One of the most important concepts in property ownership is the relationship between grantors and grantees. Simply put, grantors give something while grantees receive something. It is essential to understand how property ownership and debts change hands during any decision-making process concerning legal judgments, title transfers, and ownership transfers of property.
While real estate property deeds typically outline the grantor and grantee very clearly, other documents, such as real estate leases, wills, business partnerships, vehicle sale and title documents, and financing contracts also identify grantors and grantees for maximum clarity. The definition of grantor and grantee vary based on the document in question.

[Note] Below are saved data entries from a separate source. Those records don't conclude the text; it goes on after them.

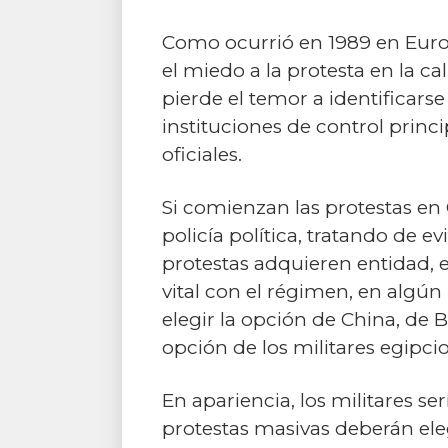
Como ocurrió en 1989 en Europ
el miedo a la protesta en la c
pierde el temor a identificar
instituciones de control princ
oficiales.
Si comienzan las protestas en 
policía política, tratando de evi
protestas adquieren entidad, e
vital con el régimen, en algún
elegir la opción de China, de B
opción de los militares egipcio
En apariencia, los militares se
protestas masivas deberán eleg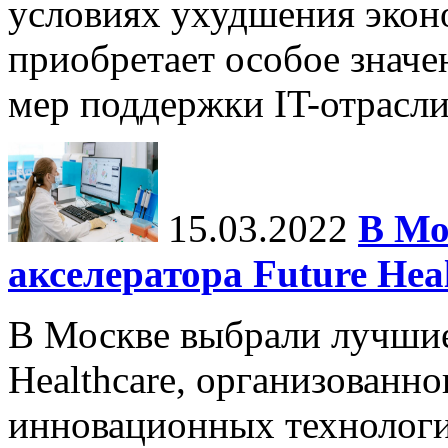
условиях ухудшения экон
приобретает особое значен
мер поддержки IT-отрасли
15.03.2022
В Мо
акселератора Future Hea
В Москве выбрали лучшие
Healthcare, организованн
инновационных технологи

Bear in mind that some counties have different rules for what defines grantors and grantees, so be sure to conduct thorough research at the local and state levels for your situation. Additionally, grantor-grantee indexes can be extremely lengthy and complex, but it’s vital to assess these indexes fully to ensure clear title.
Grantors and grantees are known by various names depending on the instrument:
Abstract of judgment
Court order
NOTE: In certain counties, these roles may differ.

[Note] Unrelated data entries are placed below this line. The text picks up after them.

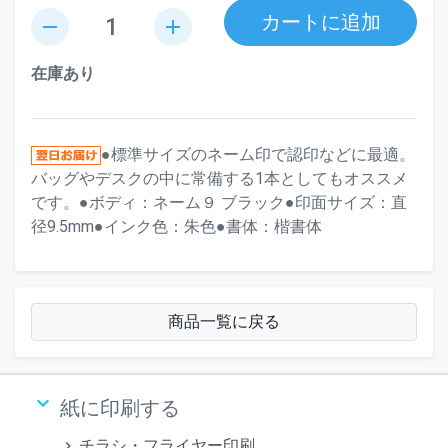
カートに追加
remove
add
在庫あり
●標準サイズのネーム印で認印などに最適。
バッグやデスクの中に常備する1本としてもオススメ
です。●ボディ：ネーム９ ブラック●印面サイズ：直
径9.5mm●インク色：朱色●書体：楷書体
商品一覧に戻る
keyboard_arrow_down
紙に印刷する
チラシ・フライヤー印刷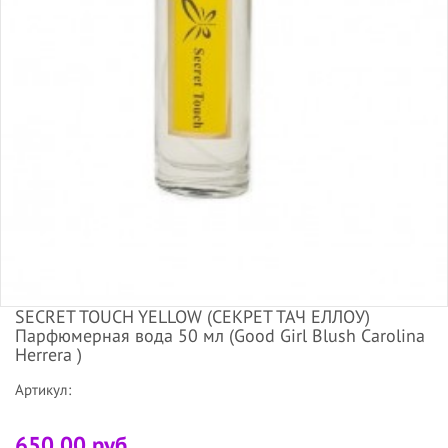
SECRET TOUCH YELLOW (СЕКРЕТ ТАЧ ЕЛЛОУ)
Парфюмерная вода 50 мл (Good Girl Blush Carolina
Herrera )
Артикул:
650.00 руб.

IMPORTANT: In certain counties, there are exceptions to this rule and so it is advisable to search both Grantors and Grantees and read the documents to confirm.
Quitclaim deed
Regardless of the exact definitions for a particular case, grantors convey property to grantees. When a deed is drafted, either party may insist on various restrictions, modifications, covenants, or other clauses to strictly define how the property rights may be further reclaimed, transferred, or otherwise used. Depending on the situation, either the grantor or the grantee may have a position of strength.
Depending on the type of document in question, the title of grantor or grantee may mean very different things. For example, when dealing with court orders, a plaintiff is a grantor while a defendant is a grantee. When dealing with abstracts of judgment, the judgment creditor would be the grantor and the judgment debtor would be the grantee. There are also specific definitions when it comes to certain types of deeds:
Quitclaim Deeds
A quitclaim deed does not include any warranties of validity concerning the grantor’s title claim. The grantee receives the exact same interest the grantor had. In quitclaim deeds, the property may still be subject to other title claims or ownership interests. Most quitclaim deeds arise in circumstance where there is a known or suspected title defect, or if there is any uncertainty about other entities’ interests in the property, divorce proceedings, heirs, or adverse possession.

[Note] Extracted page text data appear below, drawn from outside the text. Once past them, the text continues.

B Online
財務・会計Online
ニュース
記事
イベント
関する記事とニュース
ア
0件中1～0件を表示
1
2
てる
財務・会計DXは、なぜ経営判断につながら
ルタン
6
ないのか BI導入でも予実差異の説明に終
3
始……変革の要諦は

Quitclaim deeds are used rarely in situations where the grantor and grantee are not personally acquainted. They afford the least amount of legal protection, so most quitclaim deeds arise from family issues or between people who know each other very well and trust one another. Transactions between parties who do not know each other usually entail very thorough definitions of every part of the agreements to mitigate the parties’ risks.
Grant Deeds
In a grant deed, the grantor has no obligation to defend title defects or any other claims, including those made during the grantor’s time of ownership. Grant deeds generally hold that the grantor has not previously sold the property in question, and the grantor is transferring ownership of the property to a grantee without any liens or encumbrances, aside from those disclosed in the deed.
General Warranty Deeds
A general warranty deed guarantees the grantor “good and marketable title” to a piece of property and the right to sell that property without any restrictions. A general warranty deed will include the entire line of ownership for the property, not just the time it was under the grantor’s ownership. This affords the grantee protection from any potential title issues.
Special Warranty Deeds
Special warranty deeds allow grantors to limit the title warranty to anyone claiming under, from, by, or through the grantor, but no one prior to the grantor. Any defects that may have existed before the grantor’s time of ownership of the property do not apply to the grantor, and the grantor has no responsibility to address them. Essentially, this means the grantee has far less protection from any unforeseen title issues.
Creating Deeds
It’s essential that any deed fully and clearly identify the grantor and grantee in any type of property ownership or title transfer. Deeds that do not clearly identify the grantor and grantee could lead to lawsuits down the road. If there is any vague language or unclear identities listed in a deed, it’s probably a good idea to redraw the deed and clarify any issues before proceeding.
Deeds are not set in stone. A grantor or grantee may pose alterations to the deed, and as long as both parties agree to the changes, the deed can evolve over time. This allows the parties involved to arrange the way property will change hands in case of events such as divorce, marriage, death, or any other event that could alter the terms of the agreement.
If there is any uncertainty about the clarity of a title, a title insurance policy can help bridge the gap and provide peace of mind. Additionally, you should have an attorney help with the drafting of the agreement to ensure there is no murky verbiage or unclear identities. Grantor/grantee relationships are fairly straightforward, but it’s important to recognize how this relationship differs for various types of documents.